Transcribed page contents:
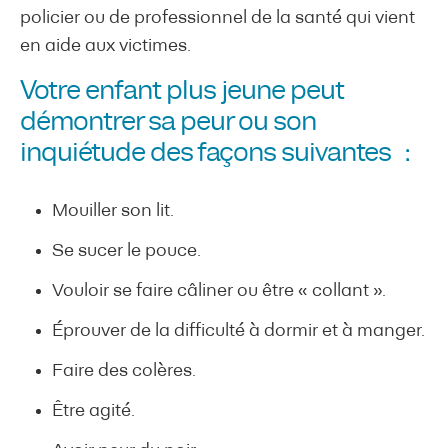
policier ou de professionnel de la santé qui vient
en aide aux victimes.
Votre enfant plus jeune peut
démontrer sa peur ou son
inquiétude des façons suivantes :
Mouiller son lit.
Se sucer le pouce.
Vouloir se faire câliner ou être « collant ».
Éprouver de la difficulté à dormir et à manger.
Faire des colères.
Être agité.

- _Exercise requirements_:
An exact copy of the records above is required, leaving out the pictures.

- _Output for this task_:
policier ou de professionnel de la santé qui vient
en aide aux victimes.
Votre enfant plus jeune peut
démontrer sa peur ou son
inquiétude des façons suivantes :
Mouiller son lit.
Se sucer le pouce.
Vouloir se faire câliner ou être « collant ».
Éprouver de la difficulté à dormir et à manger.
Faire des colères.
Être agité.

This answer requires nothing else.